*What needs to be done*
Where the records below have a line with "pesquisas", that line is to be copied.

*Records shown*
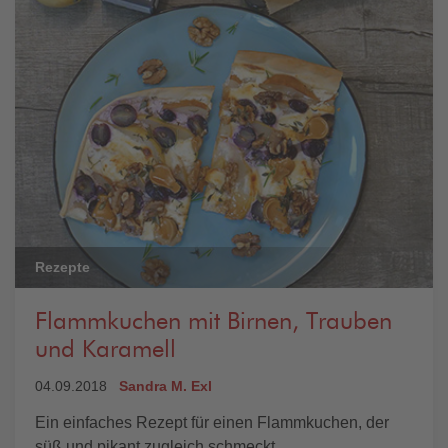
Rezepte
Flammkuchen mit Birnen, Trauben
und Karamell
04.09.2018
Sandra M. Exl
Ein einfaches Rezept für einen Flammkuchen, der
süß und pikant zugleich schmeckt.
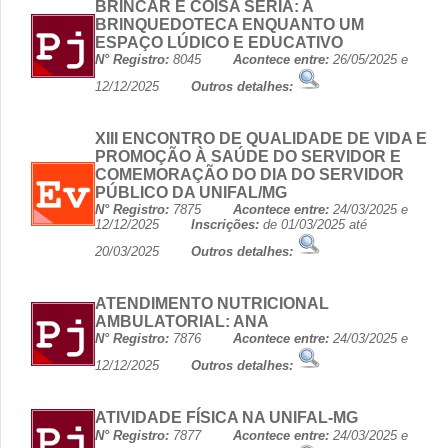
BRINCAR É COISA SÉRIA: A
BRINQUEDOTECA ENQUANTO UM
ESPAÇO LÚDICO E EDUCATIVO
N° Registro:
8045
Acontece entre:
26/05/2025 e
12/12/2025
Outros detalhes:
XIII ENCONTRO DE QUALIDADE DE VIDA E
PROMOÇÃO À SAÚDE DO SERVIDOR E
COMEMORAÇÃO DO DIA DO SERVIDOR
PÚBLICO DA UNIFAL/MG
N° Registro:
7875
Acontece entre:
24/03/2025 e
12/12/2025
Inscrições:
de 01/03/2025 até
20/03/2025
Outros detalhes:
ATENDIMENTO NUTRICIONAL
AMBULATORIAL: ANA
N° Registro:
7876
Acontece entre:
24/03/2025 e
12/12/2025
Outros detalhes:
ATIVIDADE FÍSICA NA UNIFAL-MG
N° Registro:
7877
Acontece entre:
24/03/2025 e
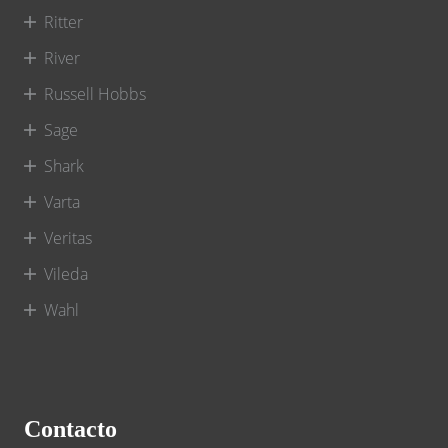
Ritter
River
Russell Hobbs
Sage
Shark
Varta
Veritas
Vileda
Wahl
Contacto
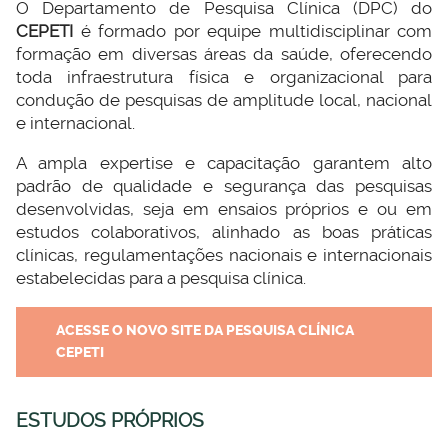
O Departamento de Pesquisa Clínica (DPC) do
CEPETI
é formado por equipe multidisciplinar com
formação em diversas áreas da saúde, oferecendo
toda infraestrutura física e organizacional para
condução de pesquisas de amplitude local, nacional
e internacional.
A ampla expertise e capacitação garantem alto
padrão de qualidade e segurança das pesquisas
desenvolvidas, seja em ensaios próprios e ou em
estudos colaborativos, alinhado as boas práticas
clínicas, regulamentações nacionais e internacionais
estabelecidas para a pesquisa clínica.
ACESSE O NOVO SITE DA PESQUISA CLÍNICA
CEPETI
ESTUDOS PRÓPRIOS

*Answer to the exercise*
condução de pesquisas de amplitude local, nacional
padrão de qualidade e segurança das pesquisas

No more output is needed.